Before he could answer, my phone rang. It was Amber. I said, “Hey, Amber.”
She sounded anxious, “I’m working at Moonshadows, in Malibu. Do you know it?”
“I do.”
“Can you come by, I need to talk to you and Hondo. It’s about Bodhi.”
“We’re on our way.”
Amber had the door open when we arrived and she ushered us to a table away from the other customers. When we sat down, the first thing she did was put her warm hand in mine and give it a little squeeze as she gave me a soft, quick kiss on the lips. My heartbeat quickened, and I could smell her, like honeysuckle in the morning. I forced myself to focus and asked her, “Are you on the clock?”
“Yes, but the manager said I could take as much time as I need to talk to you two.

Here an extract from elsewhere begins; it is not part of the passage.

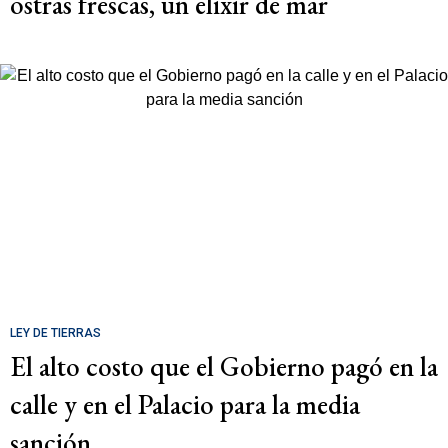
ostras frescas, un elixir de mar
LEY DE TIERRAS
El alto costo que el Gobierno pagó en la
calle y en el Palacio para la media
sanción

He likes Bodhi, so he’s worried.”
“He likes her, as in dating?”
“They went out a few times before she broke it off, but she’s still friendly and he still has hope.”
Hondo brought us back to the subject. “Did you hear something about Bodhi?”
Amber said, “Yes, an actor friend of mine likes to do early morning hikes for exercise. He was on one of the fire roads a few days ago and spotted a silver Rolls Royce on a dirt road a hundred yards or so below him. Like he said, you don’t see cars like that on dirt roads, much less those roads. So he watched it, and saw another car, an older model pickup drive to it and let out a guy who got in the Rolls and drove away. Both cars stayed together as they left.”